Despite the Cognitive Processor XR’s penchant for tweaking pictures so that they look more ‘real world’, the A80K is also keen on maintaining creative intent. This is particularly obvious in its support for the IMAX Enhanced, Netflix Calibrated and Dolby Vision HDR formats, all of which require certification from the three organisations involved before Sony can include them.
The HDR support also includes HDR10 and HLG, though as always with Sony TVs, there’s no support for the HDR10+ system. While it’s a shame Sony won’t support this given that Philips and Panasonic now support it alongside the other three key HDR formats, it’s true to say that there’s much more Dolby Vision content in the wild than there is HDR10+.
The XR-55A80K’s smart features are delivered by Google TV. This is an improvement in terms of both structure and presentation over its Android TV predecessor, and it runs stably enough on the A80K. Most of the really big streaming apps are present and correct now, and Sony has added YouView to make sure that Google TV’s blind spot regarding some of the UK’s main terrestrial catch-up services isn’t a problem here. There are still a few frustrating limitations when it comes to how comprehensively some of the platform’s key apps integrate into aspects of Google TV’s content recommendation features, though.

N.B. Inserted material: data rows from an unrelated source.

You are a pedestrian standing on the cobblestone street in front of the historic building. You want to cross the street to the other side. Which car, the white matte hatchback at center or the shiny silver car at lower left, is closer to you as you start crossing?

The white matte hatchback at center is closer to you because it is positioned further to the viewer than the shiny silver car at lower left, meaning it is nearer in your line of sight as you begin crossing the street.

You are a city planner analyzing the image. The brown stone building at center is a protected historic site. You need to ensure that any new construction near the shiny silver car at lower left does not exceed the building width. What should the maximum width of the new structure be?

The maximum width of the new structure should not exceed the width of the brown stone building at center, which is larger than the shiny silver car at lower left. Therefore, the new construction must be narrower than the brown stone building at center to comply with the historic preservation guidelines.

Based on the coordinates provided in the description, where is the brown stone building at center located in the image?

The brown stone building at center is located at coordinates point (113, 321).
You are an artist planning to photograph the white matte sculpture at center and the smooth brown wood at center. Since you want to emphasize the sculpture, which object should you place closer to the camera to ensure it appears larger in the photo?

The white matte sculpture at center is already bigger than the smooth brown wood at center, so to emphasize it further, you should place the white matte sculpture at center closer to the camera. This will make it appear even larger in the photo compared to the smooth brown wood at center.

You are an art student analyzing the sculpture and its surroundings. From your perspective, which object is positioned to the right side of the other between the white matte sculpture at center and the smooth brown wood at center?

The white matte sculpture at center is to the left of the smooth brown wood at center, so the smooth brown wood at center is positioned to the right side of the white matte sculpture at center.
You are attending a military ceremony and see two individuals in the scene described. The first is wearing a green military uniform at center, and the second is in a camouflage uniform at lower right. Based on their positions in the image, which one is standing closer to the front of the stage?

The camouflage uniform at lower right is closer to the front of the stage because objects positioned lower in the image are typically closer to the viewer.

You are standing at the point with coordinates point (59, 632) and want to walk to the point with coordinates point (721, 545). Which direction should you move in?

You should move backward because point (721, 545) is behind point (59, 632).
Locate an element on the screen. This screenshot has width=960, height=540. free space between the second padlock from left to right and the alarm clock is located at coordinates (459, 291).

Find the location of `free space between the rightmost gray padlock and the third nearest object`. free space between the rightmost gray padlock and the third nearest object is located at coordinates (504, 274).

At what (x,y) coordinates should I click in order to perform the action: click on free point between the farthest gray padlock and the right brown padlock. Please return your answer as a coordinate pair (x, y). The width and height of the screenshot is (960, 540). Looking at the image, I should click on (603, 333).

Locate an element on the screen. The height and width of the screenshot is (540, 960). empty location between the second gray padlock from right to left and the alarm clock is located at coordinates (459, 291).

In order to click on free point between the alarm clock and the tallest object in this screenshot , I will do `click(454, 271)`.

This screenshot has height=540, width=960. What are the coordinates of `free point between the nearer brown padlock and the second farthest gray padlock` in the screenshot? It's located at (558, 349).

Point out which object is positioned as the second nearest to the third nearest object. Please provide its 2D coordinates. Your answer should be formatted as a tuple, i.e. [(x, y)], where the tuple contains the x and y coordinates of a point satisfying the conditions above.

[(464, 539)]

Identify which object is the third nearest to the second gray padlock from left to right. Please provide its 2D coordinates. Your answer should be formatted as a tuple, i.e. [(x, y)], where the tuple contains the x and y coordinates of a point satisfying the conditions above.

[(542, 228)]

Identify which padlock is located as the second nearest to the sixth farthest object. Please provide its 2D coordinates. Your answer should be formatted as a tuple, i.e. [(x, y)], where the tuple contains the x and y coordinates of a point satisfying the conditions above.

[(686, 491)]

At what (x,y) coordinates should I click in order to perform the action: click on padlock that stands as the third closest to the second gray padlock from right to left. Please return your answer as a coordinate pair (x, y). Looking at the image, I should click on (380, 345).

As usual with premium Sony TVs, the A80K supports Sony’s Bravia Core streaming service, which can deliver films and TV shows in high video quality using bit rates as high as 80Mbps. Bravia Core carries a number of IMAX Enhanced titles, and buying an A80K qualifies you for 24 months of unlimited Bravia Core streaming and 10 free premium movie releases.
Basing its smart OS on Google TV means the A80K supports Chromecast out of the box, as well as the Google Assistant voice recognition system.
One last feature of the A80K worth covering is its support for Sony’s Bravia CAM. As well as obvious stuff such as video calls, this detachable, optional extra camera unlocks gesture control support and ‘Ambient Optimisation Pro’ technology that figures out where you’re watching the TV from in the room and adjusts the picture and sound accordingly to give you the best experience.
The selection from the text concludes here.